Dabei sind alle alten Steine wieder eingemauert worden“, machte Wolfgang Battermann deutlich. Die weiteren Planungen sehen vor, nach alten Bauzeichnungen auch wieder eine steile Holztreppe, die früher zur Frauenempore führte, einzubauen. Nach Abschluss der Arbeiten kann das vollständige ehemalige jüdische Gemeindezentrum in Petershagen besichtigt werden. Ein Führungsplan liegt bereits vor. Die erste Station ist der Außenbereich in der Goebenstraße mit Blick auf die Südseite der ehemaligen jüdischen Schule und des Betsaals (Synagoge). Eintritt in das frühere Klassenzimmer und in die Ein-Zimmer-Lehrerwohung sowie Besichtigung der Mikwe schließen sich an. Danach geht es in die Synagoge, die während des Pogroms am 10. November 1938 geschändet worden ist. Dabei wurde die Inneneinrichtung zerstört. Das Gebäude blieb erhalten und wurde nach dem Verkauf im Jahr 1939 bis in die 90er-Jahre als Lagerraum genutzt. Die Wende trat 1995 ein, als die frühere Synagoge wieder in den Blick der Öffentlichkeit geriet. Im Jahr 1998 kaufte die Stadt Petershagen das Gebäude. Nach Abschluss der Sanierungsarbeiten wurde das Informations- und Dokumentationszentrum eröffnet. Im Innenbereich ist die ehemalige Anordnung von Bima, Frauenempore und Thora zu erkennen. An die ermordeten Petershäger Juden erinnert eine Bronzetafel. Die ersten elf Stolpersteine für die früheren jüdischen Einwohner hat der Kölner Künstler Gunter Demnig im Juni 2009 in der Innenstadt verlegt. 2010 kamen zehn weitere Steine dazu.

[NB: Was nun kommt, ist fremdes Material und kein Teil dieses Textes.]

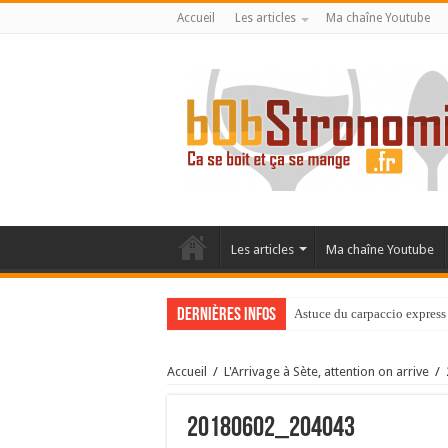
Accueil
Les articles
Ma chaîne Youtube
Les articles
Ma chaîne Youtube
Dernières infos
Astuce du carpaccio express 
Accueil
/
L'Arrivage à Sète, attention on arrive
/
20180602_204043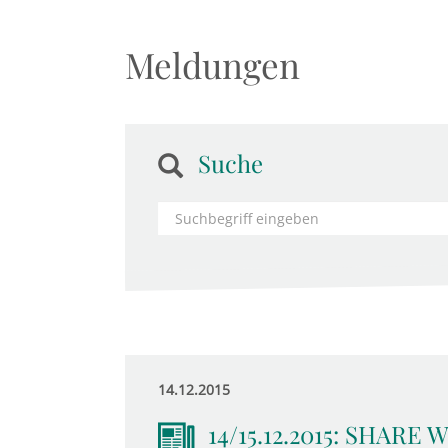
Meldungen
Suche
14.12.2015
14/15.12.2015: SHARE W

Bildzeile: Nr. 1660-1661: An der Besichtigung und Baubesprechung in der alten jüdischen Schule nahmen Wolfgang Battermann, Heinrich Rötger, Friedhelm Krensing, Karl-Heinz Hucke und Detlev Scheumann (von rechts) teil.


Bildzeile: Nr. 1645-1647: Die Sanierungs- und Rekonstruktionsarbeiten an der alten jüdischen Schule in Petershagen haben im März 2010 begonnen. Zwischenzeitlich war die Westseite freigelegt.


Bildzeile: Nr. 1652-1656-1657-1659-1664: Von innen war durch die geöffnete Westseite ein Blick auf einen Abschnitt der Goeben- und Wilhelmstraße möglich.


Bildzeile: Nr. 1648: Die Gefache sind mit alten Steinen wieder geschlossen worden.


Bildzeile: Nr. 1662-1665: Auch im Innenbereich der alten jüdischen Schule stehen nach Absprache mit dem Denkmalschutz umfangreiche Arbeiten auf dem Programm.